C.T.F Cienc. Tecnol. Futuro vol.8 no.1 Bucaramanga jan./jun. 2018

https://doi.org/10.29047/01225383.92 

Artículos originales

Estimation of caving volumetric-flow using the ultrasonic Doppler Method

Estimación del flujo volumétrico de recortes y derrumbes de perforación (cavings) a partir de la aplicación del Efecto Doppler

Luis-Fernando Ramirez-Silvaa 

Jenny-Mabel Carvajal-Jiménezb  * 

Ana B Ramireza 

a Universidad Industrial de Santander, carrera 27 calle 9, C.P 680002, Bucaramanga, Colombia.

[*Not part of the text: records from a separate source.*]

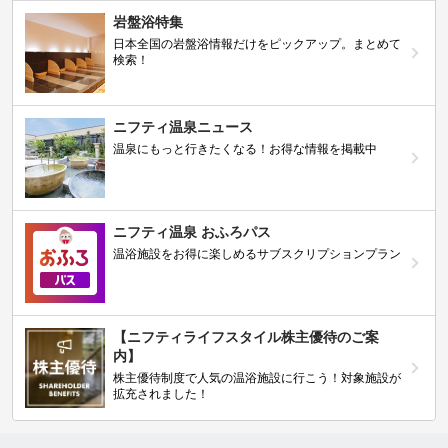
岩盤浴特集
日本全国の岩盤浴情報だけをピックアップ。まとめて
検索！
ニフティ温泉ニュース
温泉にもっと行きたくなる！お得な情報を掲載中
ニフティ温泉 おふろパス
温浴施設をお得に楽しめるサブスクリプションプラン
【ニフティライフスタイル株主優待のご案
内】
株主優待制度で人気の温浴施設に行こう！対象施設が
拡充されました！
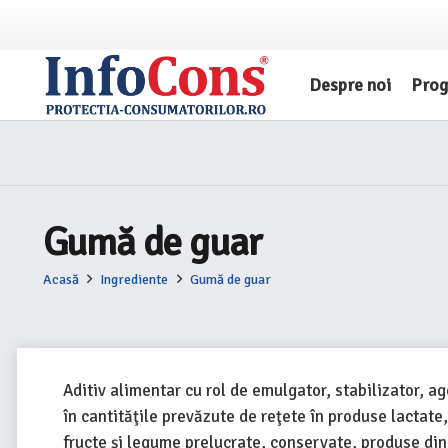
Despre noi
Pro
Gumă de guar
Acasă
Ingrediente
Gumă de guar
Aditiv alimentar cu rol de emulgator, stabilizator, a
în cantităţile prevăzute de reţete în produse lactate
fructe şi legume prelucrate, conservate, produse di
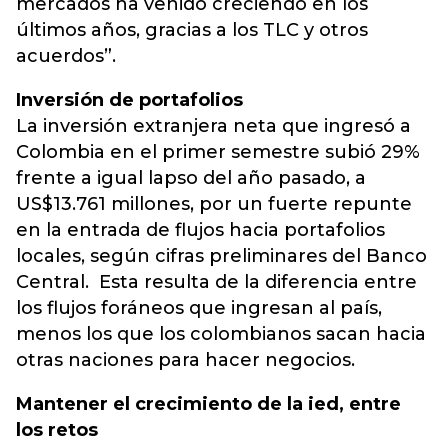
mercados ha venido creciendo en los
últimos años, gracias a los TLC y otros
acuerdos”.
Inversión de portafolios
La inversión extranjera neta que ingresó a
Colombia en el primer semestre subió 29%
frente a igual lapso del año pasado, a
US$13.761 millones, por un fuerte repunte
en la entrada de flujos hacia portafolios
locales, según cifras preliminares del Banco
Central. Esta resulta de la diferencia entre
los flujos foráneos que ingresan al país,
menos los que los colombianos sacan hacia
otras naciones para hacer negocios.
Mantener el crecimiento de la ied, entre
los retos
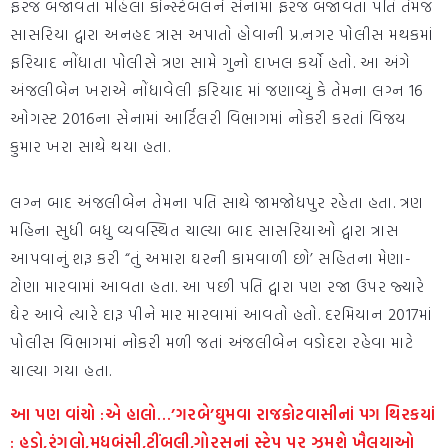
ફરજ બજાવતા મહિલા કોન્સ્ટેબલને સેનામાં ફરજ બજાવતા પતિ તેમજ
સાસરિયા દ્વારા અનહદ ત્રાસ અપાતો હોવાની પ્ર.નગર પોલીસ મથકમાં
ફરિયાદ નોંધાતા પોલીસે ત્રણ સામે ગુનો દાખલ કર્યો હતો. આ અંગે
અંજલીબેન ખરાએ નોંધાવેલી ફરિયાદ માં જણાવ્યું કે તેમના લગ્ન 16
ઓગસ્ટ 2016ના સેનામાં આર્ટિલરી વિભાગમાં નોકરી કરતાં વિજય
કુમાર ખરા સાથે થયા હતા.
લગ્ન બાદ અંજલીબેન તેમના પતિ સાથે જામજોધપુર રહેતા હતા. ત્રણ
મહિના સુધી બધુ વ્યવસ્થિત ચાલ્યા બાદ સાસરિયાઓ દ્વારા ત્રાસ
આપવાનું શરૂ કરી “તું અમારા ઘરની કામવાળી છો’ સહિતના મેણા-
ટોણા મારવામાં આવતા હતા. આ પછી પતિ દ્વારા પણ રજા ઉપર જ્યારે
ઘેર આવે ત્યારે દારૂ પીને માર મારવામાં આવતો હતો. દરમિયાન 2017માં
પોલીસ વિભાગમાં નોકરી મળી જતાં અંજલીબેન વડોદરા રહેવા માટે
ચાલ્યા ગયા હતા.
આ પણ વાંચો :એ હાલો…’ગરબે’ઘુમવા રાજકોટવાસીનાં પગ થિરકયાં
: હુડો,રંગલો,મધુબંસી,ટીંબલી,ગોરસનાં સ્ટેપ પર ઝૂમશે ખૈલયાઓ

b Ecopetrol- Instituto Colombiano del Petróleo, km 7 vía Bucaramanga- Piedecuesta, C.P 681011, Piedecuesta, Colombia.


ABSTRACT

Estimating the volumetric flow of cuttings and cavings that are extracted and transported by the drilling mud into the flow line while drilling a well is of major interest to for drillers so that they can understand the drilling conditions and maintain the wellbore stability. In this paper, a new method to estimate the volumetric flow of cavings via the Doppler effect is proposed. The proposed method is a non-invasive method that uses two piezo-electric acoustic sensors located on the flow line, one acting as an emitter and the other acting as a receiver. The system device estimates cavings and cuttings by measuring the mud and solids flow on a real-time basis. Results obtained at a laboratory experimental level reflected a maximum volumetric-flow error of 10.5% for small-sized cavings and 34,7% for large-sized cavings. According to those results, the method may be suitable for estimating caving volumetric-flow with acoustical techniques at the flow line while drilling and it might be used as a real-time operation method to evaluate wellbore stability.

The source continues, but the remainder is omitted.